Aetna fails in Kansas Medicaid complaints
Kansas is denying the attempts of Aetna Better Health and CareSource Kansas to administer the state’s Medicaid program, reports the Kansas Reflector.
This means Healthy Blue, a Blue Cross Blue Shield member will likely retain its contract with the state, in addition to UnitedHealthcare and Centene. Fierce Healthcare previously reported on the KanCare contract award announcement.
BCBSNC losing 700,000 members to Aetna in North Carolina
Blue Cross Blue Shield of North Carolina has opted not to appeal a loss in court that will see the health plan lose more than 700,000 state workers switch to Aetna in January 2025, WRAL reported.
The state determined Aetna scored better on certain questions. Blue Cross subsequently sued, but the court said the insurer did not have enough evidence it was scored unfairly.
Medicaid Section 1115 waivers
Illinois, New Hampshire launching incarceration support program
Under a Section 1115 Medicaid extension (PDF), Illinois is creating a new program to give services to eligible incarcerated individuals.
Services covered, as approved by CMS, include: case management to address behavioral health needs, medication-assisted treatment for substance use disorder, a 30-day supply for prescription medications, diagnostic and treatment services and medical equipment.
“The pre-release benefit package is designed to improve care transitions of such individuals back to the community, including by promoting continuity of coverage, service receipt, and quality of care, as well as the proactive identification of both physical and behavioral health needs and HRSN,” the waiver reads.
A similar program (PDF) has been approved in New Hampshire, providing pre-release services for eligible individuals that include substance use disorder or other behavioral health conditions.
Colorado adds doula services under Medicaid
Colorado has added coverage for doula services for pregnant members in Medicaid, the state announced this month.
The state’s Medicaid program covers 40% of births in Colorado, a news release said.
“There is a wealth of research that shows doula support can help reduce epidural use, labor duration, low-birthweight and premature deliveries, and postpartum depression rates,” said Adela Flores-Brennan in a statement. “There’s also evidence doula support leads to reduced c-section rates, which is higher in the BIPOC population and contributes to morbidity and mortality.”

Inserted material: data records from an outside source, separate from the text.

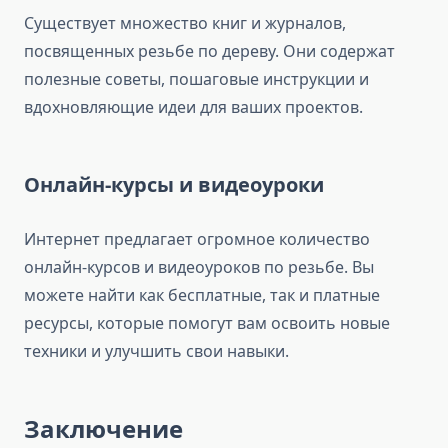
Существует множество книг и журналов,
посвященных резьбе по дереву. Они содержат
полезные советы, пошаговые инструкции и
вдохновляющие идеи для ваших проектов.
Онлайн-курсы и видеоуроки
Интернет предлагает огромное количество
онлайн-курсов и видеоуроков по резьбе. Вы
можете найти как бесплатные, так и платные
ресурсы, которые помогут вам освоить новые
техники и улучшить свои навыки.
Заключение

Doulas are professionals that provide guidance before, during and after childbirth.
Miscellaneous
Insurer customer experience crashes to five-year low
A recent analysis from consulting firm Forrester Research found that health insurers’ customer experience has declined significantly.

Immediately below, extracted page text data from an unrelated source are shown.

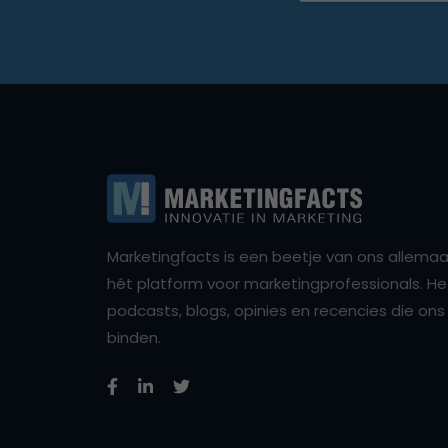
Marketingfacts is een beetje van ons allemaal,
hét platform voor marketingprofessionals. Het 
podcasts, blogs, opinies en recencies die o
binden.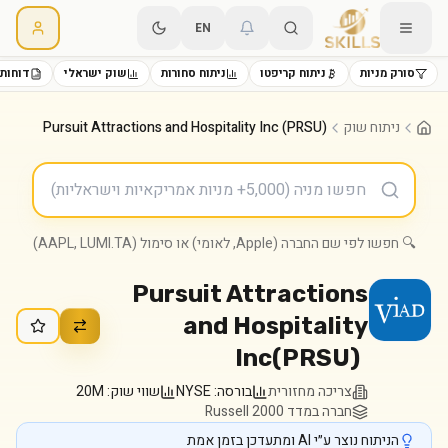
EN
סורק מניות
ניתוח קריפטו
ניתוח סחורות
שוק ישראלי
דוחות 
ניתוח שוק
Pursuit Attractions and Hospitality Inc (PRSU)
🔍 חפשו לפי שם החברה (Apple, לאומי) או סימול (AAPL, LUMI.TA)
Pursuit Attractions
and Hospitality
Inc
(
PRSU
)
צריכה מחזורית
בורסה:
NYSE
שווי שוק:
20M
חברה במדד Russell 2000
הניתוח נוצר ע״י AI ומתעדכן בזמן אמת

Ten brands scored their lowest ratings in five years, while five brands had their first statistically significant declines. Nearly one-third of the industry earned poor ratings.

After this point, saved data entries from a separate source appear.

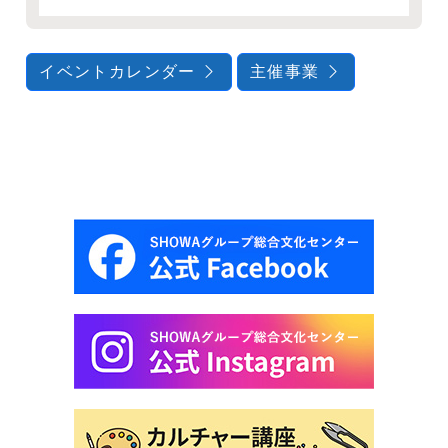
イベントカレンダー
主催事業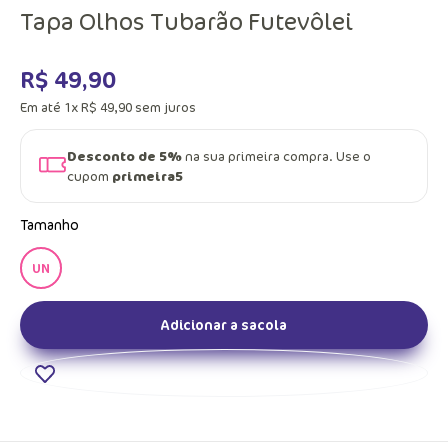
Tapa Olhos Tubarão Futevôlei
R$
49
,
90
Em até
1
x
R$
49
,
90
sem juros
Desconto de 5%
na sua primeira compra. Use o
cupom
primeira5
Tamanho
UN
Adicionar a sacola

Insurers that had rating decreases included Kaiser Permanente, Humana, Florida Blue, Blue Cross and Blue Shield of Texas, Anthem Blue Cross and Blue Shield.
Optum, Caron Treatment Centers team up on substance use disorder
A substance use disorder residential program for teenagers is now in-network with Optum in Pennsylvania.
The agreement covers various lengths of stay. Programming also includes gender-affirming care and other gender-specific programming.
“As a mission-driven organization, we strive to help as many individuals as possible who struggle with addiction—and their families—thrive in recovery,” said John Driscoll, CEO of Caron Treatment Centers. in a news release. “However, access to quality addiction treatment remains a barrier for many, which is why we’re committed to expanding access to treatment and recovery services across our continuum.